Have you ever reset a tile with silicone instead of mixing up thinset?

I have done this once on a tile floor a while ago. It was a tile in the corner of the room, along the toilet, up against the edge of the floor where it meets the wall, I had set the tile in place as a guide for another row of tiles and somehow never taken it back up to thinkset it, I didn't discover it til the next morning when I was going to grout and it moved. In a moment of laziness with a bag of thinset 1 story down and having to be mixed, cleaned up and dealt with, the tub of grout drying out, and the silicone caulk gun laying 2 feet away I siliconed it and stuck it in place and continued to grout.


----------



## Bud Cline (Feb 12, 2006)

If it were in a traffic area or under the footprint of the stool it could prove to be a problem because the silicone may have the ability to flex.

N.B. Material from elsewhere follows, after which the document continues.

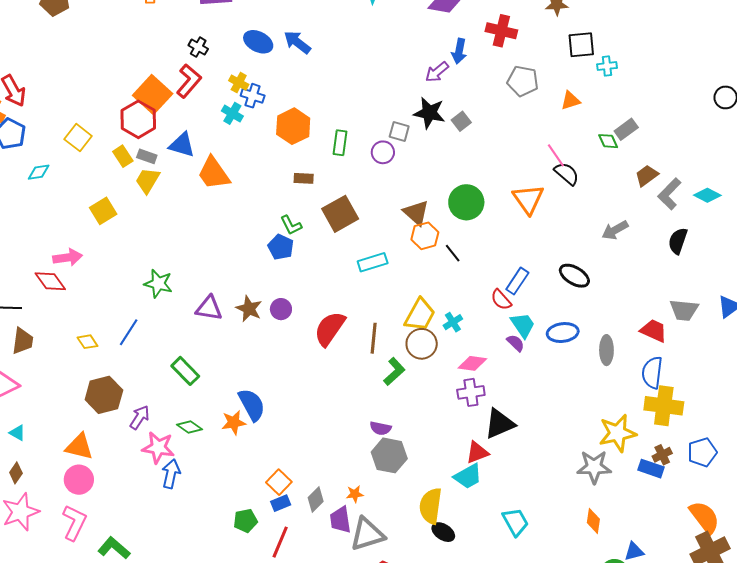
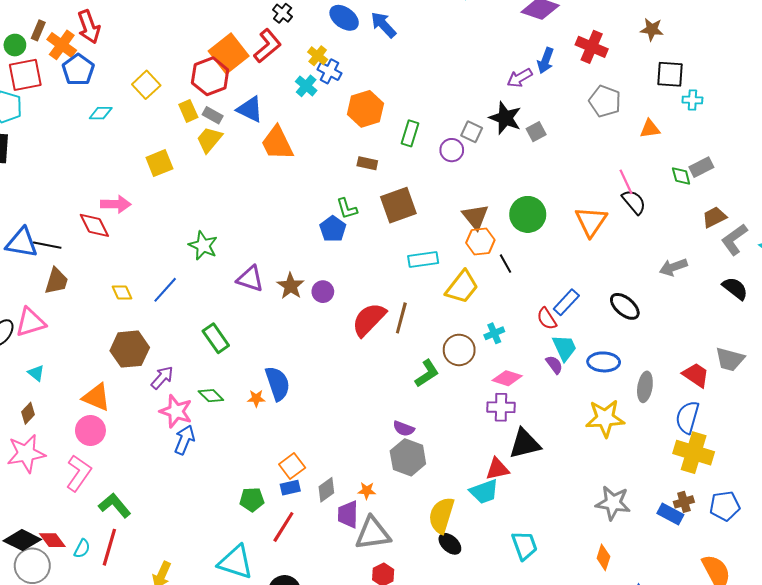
black semicircle: (678, 241) -> (735, 288), turned 100
yellow trapezoid: (420, 315) -> (462, 287), moved
brown line: (374, 338) -> (401, 318), moved
orange star: (234, 423) -> (256, 398), size x0.7
yellow star: (617, 433) -> (605, 418), moved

In an out-of-the-way location where it will never be stepped on I suppose it will never be an issue.

I have done that same thing a number of times over the years but don't ever remember using anything but thinset. Every time I do it I kick my butt for being so damned dumb.

For me, I usually do it in a doorway where I lay-down a dry tile to get a measurement and then walk off and forget about it. It sure is a surprise the next day when that tile moves or clicks just when I have the grout mixed and am ready to grout.

This is another reason I always have speed-set on my truck.


----------



## Eric K (Nov 24, 2005)

I have done that using liquid nails. Been bout 2 yrs now and no call back.


----------



## reveivl (May 29, 2005)

I had a retile job in a walk-in cooler that couldn't be turned off. Tested a bunch of different products at home in the bar fridge to see what would set up under those conditions. The stuff that worked best was liquid nails. I had said that there would be no guarantees if they wouldn't warm up the area but the tiles are still down over four years (I think) later.


----------